Consider next the addition of purposefully selected negative cases to the design just described. The casing of ‘outcomes versus populations’ now shifts even more in the direction of populations. With the addition of explicitly selected negative cases, the focus is on the larger population of candidates for the outcome, whether or not the outcome has occurred. This set is inherently more difficult to define than the set of cases with the outcome. The definition of this set is heavily knowledge and theory dependent, for it is impossible to know where something might have happened without explicit guidance. Note also that any definition of candidacy for the outcome that a researcher might propose could be contested. For example, one researcher might claim that any country with ethnic diversity is a candidate for ethnic political mobilization; another might claim that there must also be ethnic inequality; another might claim that in addition to ethnic inequality the political system must be nonrepressive; and so on. In short, the question of candidacy concerns the kinds of settings capable of sustaining a process that could lead, potentially, to the outcome in question.
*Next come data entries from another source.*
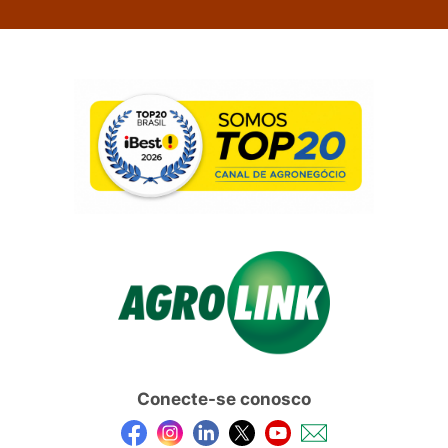
Conecte-se conosco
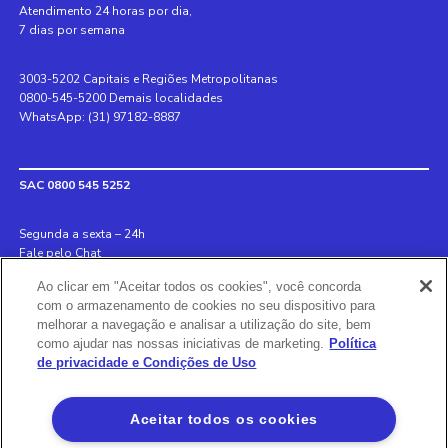
Atendimento 24 horas por dia,
7 dias por semana
3003-5202 Capitais e Regiões Metropolitanas
0800-545-5200 Demais localidades
WhatsApp: (31) 97182-8887
SAC 0800 545 5252
Segunda a sexta – 24h
Fale pelo Chat
Ao clicar em "Aceitar todos os cookies", você concorda
Internacional +55 31 3078 8152
com o armazenamento de cookies no seu dispositivo para
Deficiente auditivo 0800 970 6993
melhorar a navegação e analisar a utilização do site, bem
Ouvidoria 0800 726 8889
como ajudar nas nossas iniciativas de marketing.
Política
de privacidade e Condições de Uso
Banco BS2
Aceitar todos os cookies
Via Olímpia, São Paulo, SP 04547-130, Brasil, 3003-5202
Finally, consider a research design where the casing is almost entirely by population. This design goes well beyond the previous, which involves careful specification of relevant negative cases based on their candidacy for the outcome in question. Instead, the researcher relies on a generic casing and uses a given, preconstituted population of cases. The central goal of research of this type is to construct generalizations about that population. For example, researchers studying ethnic political mobilization might argue that their [Page 527]cases include ‘all formally constituted nation states,’ a generic population, and that the research goal is to construct generalizations about that population. In much research of this type, the question of candidacy for the outcome is bypassed altogether. Researchers instead assume that the cases found in generic populations constitute the proper basis for constructing social scientific generalizations. Notice, however, that the outcome may not be possible for many members of a generic population. For example, ethnic political mobilization may not be even a remote possibility in many ‘formally constituted nation states.’ Because the researcher's focus is on the population as a whole, however, this issue is veiled.1
Some variable-oriented quantitative researchers who favor using generic populations would argue additionally that outcomes should be seen simply as dependent variables and not as emergent phenomena. For example, these researchers might substitute the dependent variable ‘level of ethnic political mobilization’ for the qualitative outcome, ‘emergence of political mobilization along ethnic lines.’ In this view, no mobilization (i.e. a score of zero on level of ethnic political mobilization) is simply one of many possible scores on the dependent variable, and the difference between a score of zero and a score of one is the same as the difference between a score of nineteen and a score of twenty. After all, in this view the goal of empirical analysis is to identify the independent variables that are the best predictors of variation in the dependent variable in a given population. It is clear that in this final step of the progression from the case study to the variable-oriented study, the possibility that the qualitative outcome, ‘ethnic political mobilization,’ might constitute a proper way of casing the study has been eliminated. Instead, casing is constituted by the boundaries of a generic population of substitutable observations. These observations, in turn, display the required variation-to-be-explained in the dependent variable, which in turn is now conceived as a variable aspect of members of the designated population. The possibility that a score of zero on the dependent variable might signal that the outcome is impossible for some cases is now veiled by the assumption that the key research question concerns the properties of a population.2
Whereas focusing on the properties of taken-for-granted populations seems to relieve researchers of the problem of identifying relevant negative cases (via inclusion by fiat), this design merely sidesteps the issue without addressing it. The idea that the central goal of research is to study the properties of populations trumps even the concept of cases, downgrading them to the status of mere ‘observations.’ Below, I sketch an alternative approach to negative cases centered on the systematic identification of cases for which the outcome is possible (i.e. the identification of candidates for the outcome). Before elaborating this approach, I establish important groundwork showing how multidimensional state spaces and truth tables can be used to identify kinds of cases.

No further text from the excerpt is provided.